Maximizing the benefit of clearing your client’s name

Posted Friday, August 26th, 2011 by Gregory Forman
Filed under Litigation Strategy, Not South Carolina Specific, Of Interest to Family Law Attorneys

I sometime envision opposing counsel in highly contentious domestic litigation as a bullying gunslinger, shooting bullets at my client’s feet and demanding that my client dance.

This feeling typically occurs when opposing counsel makes some horrific allegation about my client–he’s a pedophile; she’s a crackhead–and expects my client to dance to dodge (disprove) these bullets (claims).

Now sometimes I have good reason to suspect my client is, indeed, the crackhead or the pedophile.  In those circumstances I will sometimes have my client undergo the appropriate diagnostic testing in order to determine whether my client has problems that need resolution for me to move the case forward.  I’ve gladly represented addicts, the mental ill, and the sexually deviant in family court but, until my client and I know exactly what the problem is, it’s hard to set client goals or develop a strategy to achieve these goals.

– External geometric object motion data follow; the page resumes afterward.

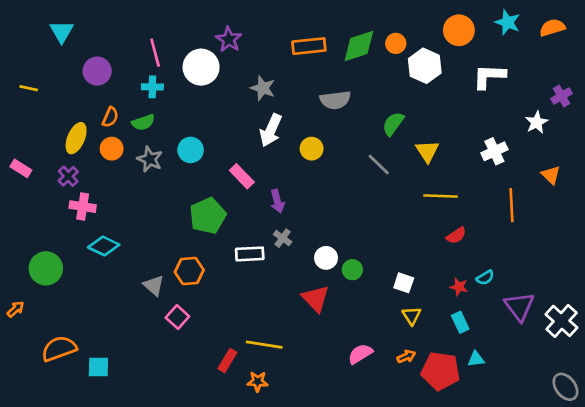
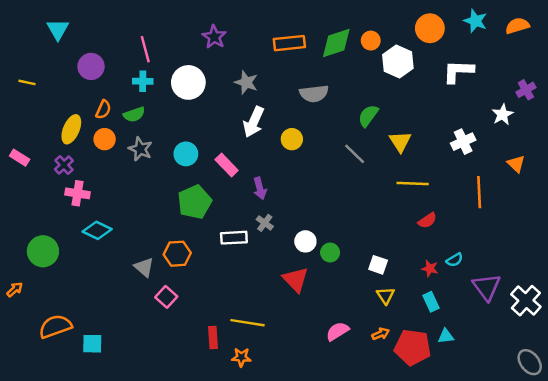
white circle: (201, 67) -> (188, 82), moved
cyan circle: (191, 150) -> (186, 154), moved
red rectangle: (227, 360) -> (213, 338), turned -35

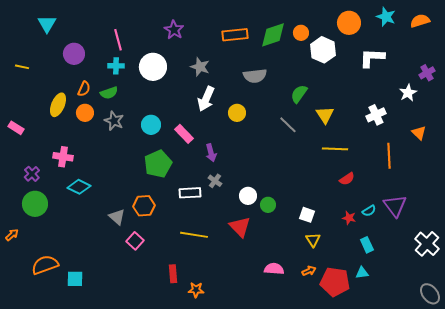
purple cross: (64, 165) -> (32, 174), moved
purple triangle: (487, 287) -> (395, 206), moved
cyan rectangle: (431, 302) -> (367, 245), moved
yellow line: (247, 323) -> (194, 235), moved
pink semicircle: (337, 331) -> (274, 269), turned 36

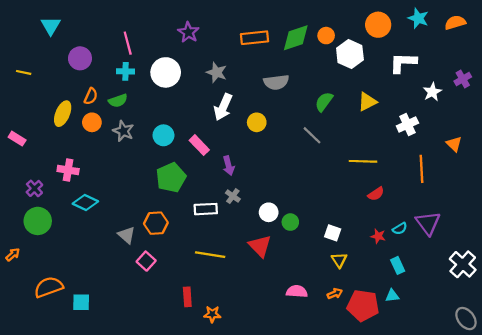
white star: (408, 93) -> (432, 92), moved
yellow triangle: (325, 115) -> (367, 102), moved, turned 36

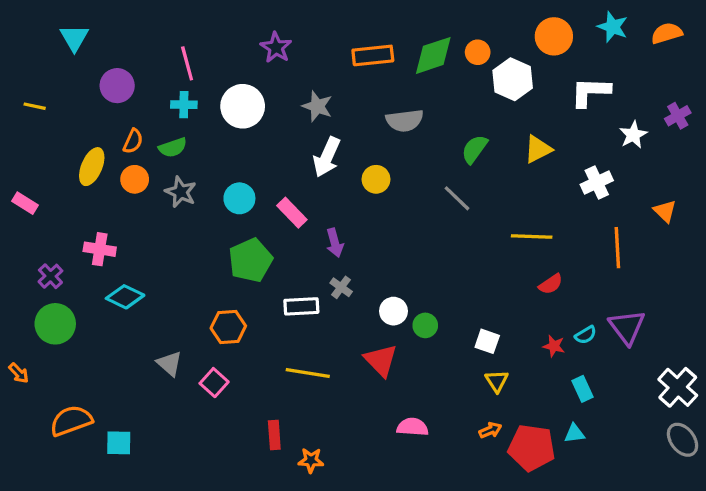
gray triangle: (127, 235) -> (170, 364), moved
orange arrow: (13, 255) -> (19, 373), turned 88
pink semicircle: (297, 291) -> (413, 427), moved
gray ellipse: (466, 319) -> (683, 440), moved

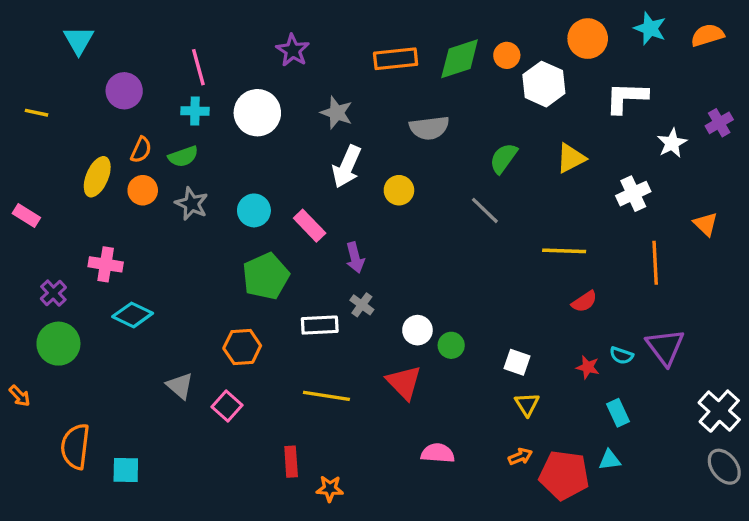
cyan semicircle: (586, 335) -> (621, 355), turned 50
orange semicircle: (71, 421) -> (75, 446), turned -63

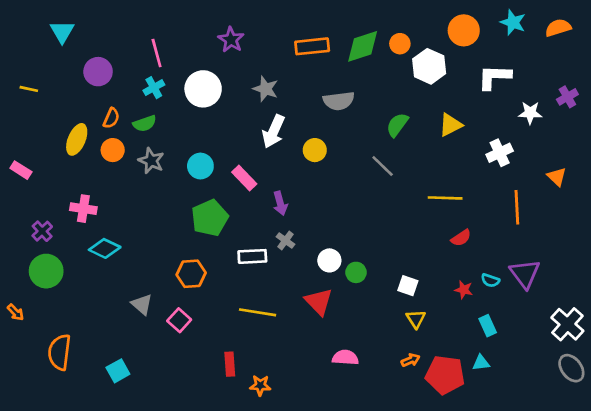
cyan cross: (195, 111) -> (154, 88), turned -30
white star: (672, 143) -> (530, 113), turned 30
cyan square: (126, 470) -> (118, 371), moved, turned -30

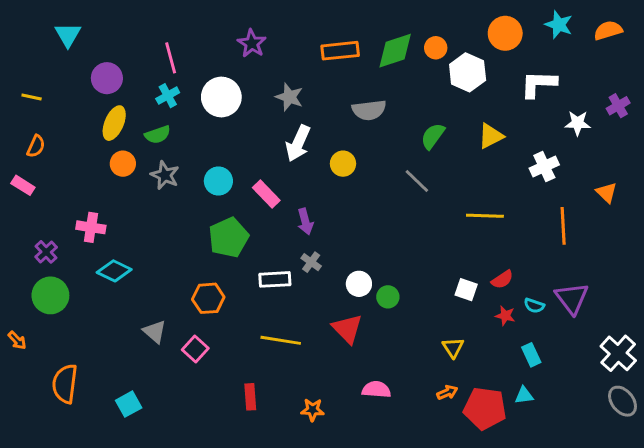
orange semicircle: (111, 118) -> (36, 146), moved
yellow ellipse: (77, 139) -> (114, 123), moved
red semicircle: (461, 238) -> (502, 279), moved
white square: (408, 286) -> (466, 290), moved
orange star: (260, 385) -> (313, 410), moved

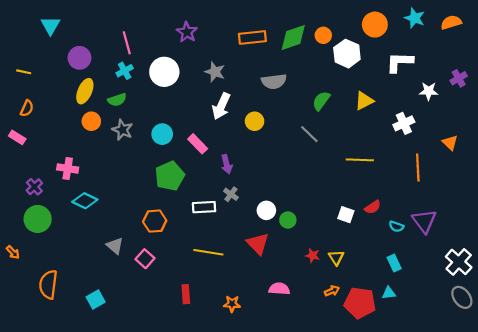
red star: (505, 316) -> (313, 255), moved

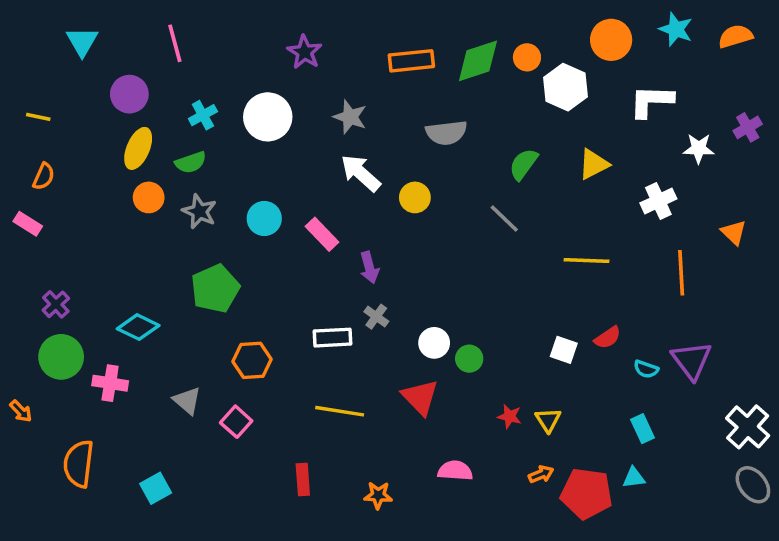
pink line: (127, 43) -> (175, 43), moved
white arrow: (221, 106) -> (361, 173), turned 108
pink cross: (68, 168) -> (110, 383), moved
green pentagon: (170, 176) -> (215, 289), moved

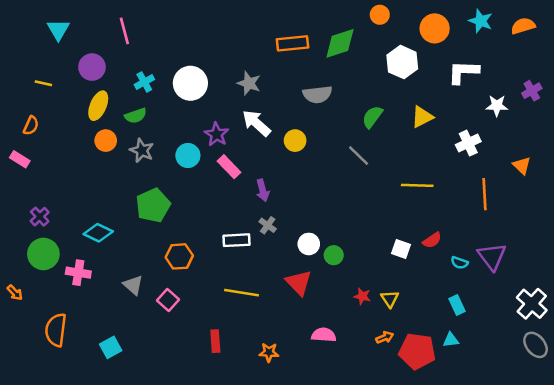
purple star: (305, 52) -> (217, 134), moved
orange circle: (527, 57) -> (380, 15), moved
yellow line: (38, 117) -> (43, 83), moved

However, often, these allegations are merely some claim the other party has come up with in order to throw stones in my client’s passway, with the goal of having my client expend his or her limited resources clearing his or her name so there aren’t resources for my client to achieve his or her goals.  In those circumstances, I typically agree to such diagnostic testing only upon two conditions: 1) the other party initially pays the costs of such testing and; 2) the other party provides me an affidavit stating the allegations that merit such testing.

Meet those two conditions and there are few hoops I won’t advise my client to jump through.  However, in my requiring those two conditions, I achieve two goals. First, I require the opposing party, as opposed to my client, to expend resources.  Second, if the diagnostic testing clears my client, I not only have evidence that benefits my client, I can show the other party has made inaccurate and derogatory claims against my client, under oath.

Attorneys who merely have their client dance to the tune the other party calls are failing to get the full benefit they could achieve from clearing their client.